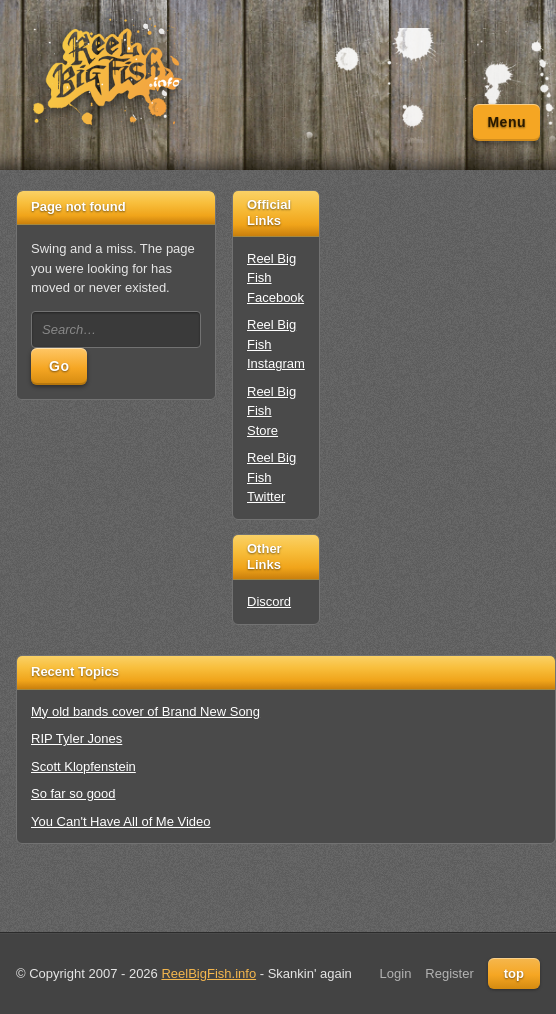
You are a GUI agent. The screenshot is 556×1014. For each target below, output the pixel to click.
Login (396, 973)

━━━━━━━━━━━━━━━━

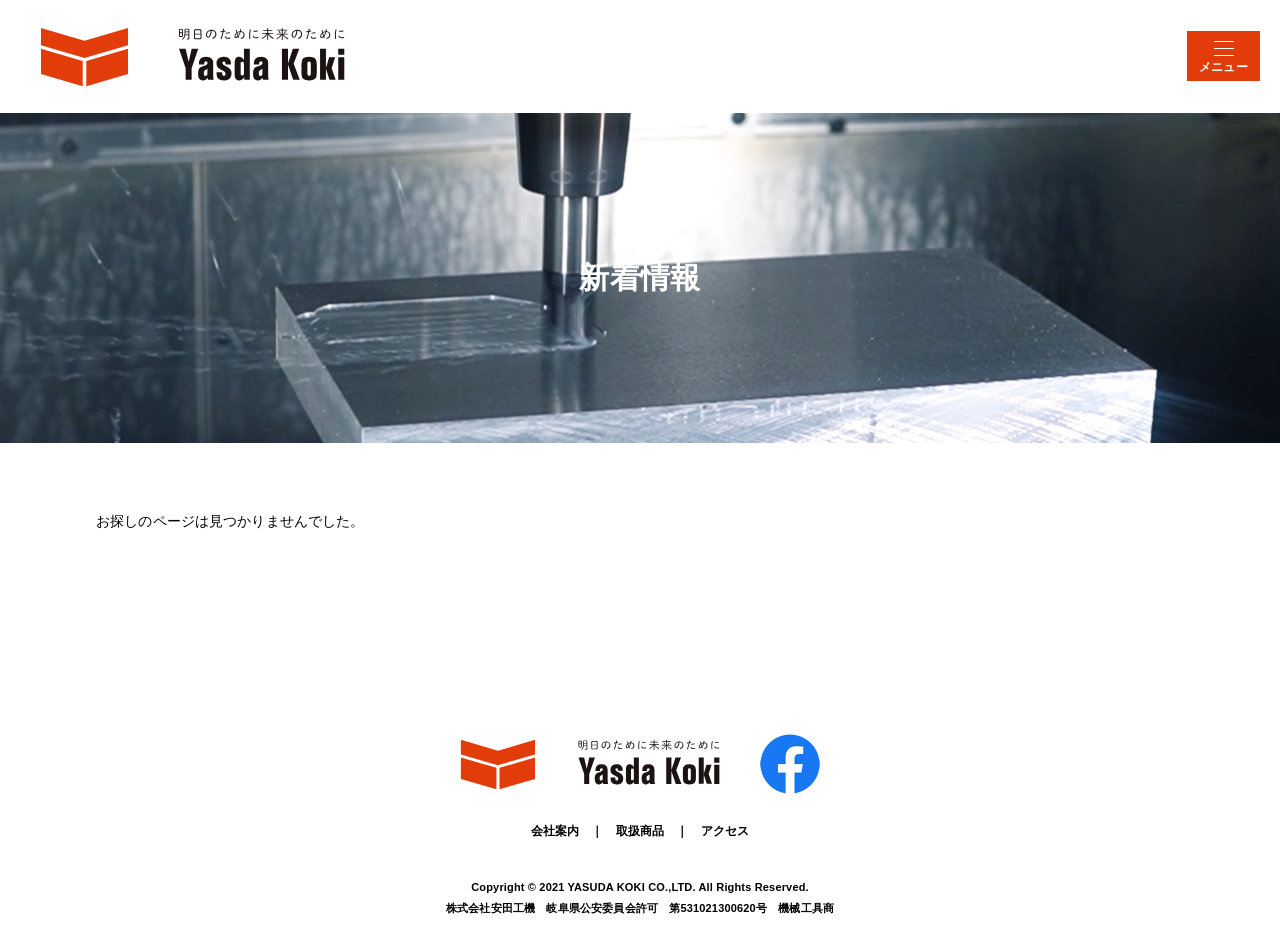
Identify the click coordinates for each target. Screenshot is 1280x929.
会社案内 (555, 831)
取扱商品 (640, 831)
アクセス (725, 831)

━━━━━━━━━━━━━━━━

To do:
All lines above between those holding "You are a GUI" and "Login (396, 973)", inclusive, must be set down unchanged, and no other line may be included.

Solution:
You are a GUI agent. The screenshot is 556×1014. For each target below, output the pixel to click.
Login (396, 973)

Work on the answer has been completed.